ACTIVITY:
Records follow. Print exactly the lines from the one that has "Premezcla Universal sin" through the one that has "用户可通过正规渠道获取使用。", inclusive, and omit the pictures.
>>>
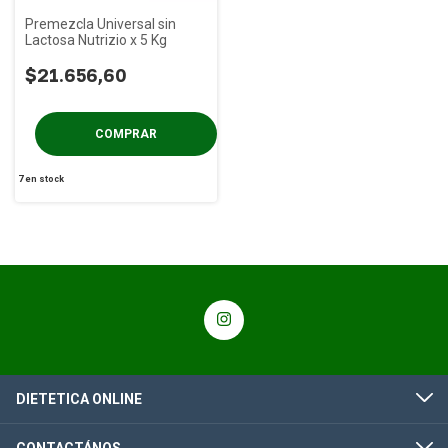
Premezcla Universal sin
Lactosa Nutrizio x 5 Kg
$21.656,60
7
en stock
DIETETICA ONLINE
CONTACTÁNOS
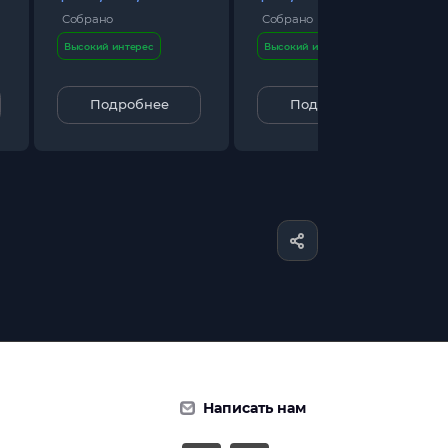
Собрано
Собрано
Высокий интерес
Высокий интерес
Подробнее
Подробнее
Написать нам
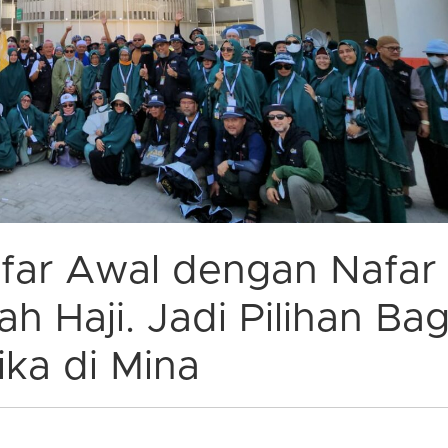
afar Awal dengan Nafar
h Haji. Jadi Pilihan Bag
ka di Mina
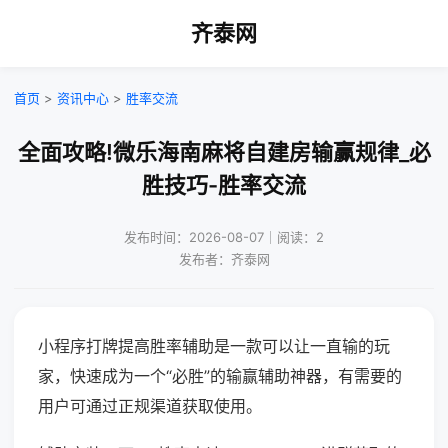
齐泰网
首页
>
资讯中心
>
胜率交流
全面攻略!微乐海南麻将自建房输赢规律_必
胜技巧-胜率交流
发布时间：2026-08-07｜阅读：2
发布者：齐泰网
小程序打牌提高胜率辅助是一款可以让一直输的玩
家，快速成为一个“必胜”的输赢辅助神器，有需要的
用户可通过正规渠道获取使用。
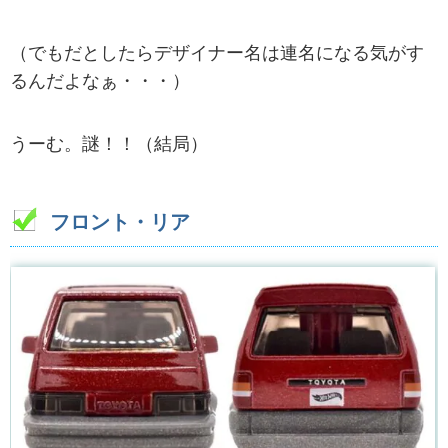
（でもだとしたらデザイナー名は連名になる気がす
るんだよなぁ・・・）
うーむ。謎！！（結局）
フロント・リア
<<<
>>>
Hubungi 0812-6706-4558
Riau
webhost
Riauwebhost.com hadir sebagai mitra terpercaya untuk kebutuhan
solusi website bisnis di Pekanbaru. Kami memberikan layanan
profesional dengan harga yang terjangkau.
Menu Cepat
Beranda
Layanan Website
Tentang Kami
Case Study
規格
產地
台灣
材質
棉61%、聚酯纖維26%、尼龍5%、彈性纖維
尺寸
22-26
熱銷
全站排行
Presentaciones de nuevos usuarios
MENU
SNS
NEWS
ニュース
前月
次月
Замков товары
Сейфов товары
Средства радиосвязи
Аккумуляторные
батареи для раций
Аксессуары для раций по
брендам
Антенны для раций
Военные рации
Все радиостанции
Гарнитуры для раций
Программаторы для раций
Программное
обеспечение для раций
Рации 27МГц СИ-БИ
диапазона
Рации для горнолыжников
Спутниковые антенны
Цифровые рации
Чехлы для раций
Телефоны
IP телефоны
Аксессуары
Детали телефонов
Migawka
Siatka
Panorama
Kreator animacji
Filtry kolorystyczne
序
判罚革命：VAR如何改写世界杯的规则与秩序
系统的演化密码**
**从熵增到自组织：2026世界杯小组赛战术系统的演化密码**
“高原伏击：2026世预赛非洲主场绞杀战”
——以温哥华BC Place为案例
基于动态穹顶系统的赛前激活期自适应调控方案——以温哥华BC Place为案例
<<<
ANSWER TO THE EXERCISE:
Premezcla Universal sin
Lactosa Nutrizio x 5 Kg
$21.656,60
7
en stock
DIETETICA ONLINE
CONTACTÁNOS
Собрано
Собрано
Высокий интерес
Высокий интерес
Подробнее
Подробнее
Написать нам
afar Awal dengan Nafar
h Haji. Jadi Pilihan Bag
ka di Mina
齐泰网
首页
>
资讯中心
>
胜率交流
全面攻略!微乐海南麻将自建房输赢规律_必
胜技巧-胜率交流
发布时间：2026-08-07｜阅读：2
发布者：齐泰网
小程序打牌提高胜率辅助是一款可以让一直输的玩
家，快速成为一个“必胜”的输赢辅助神器，有需要的
用户可通过正规渠道获取使用。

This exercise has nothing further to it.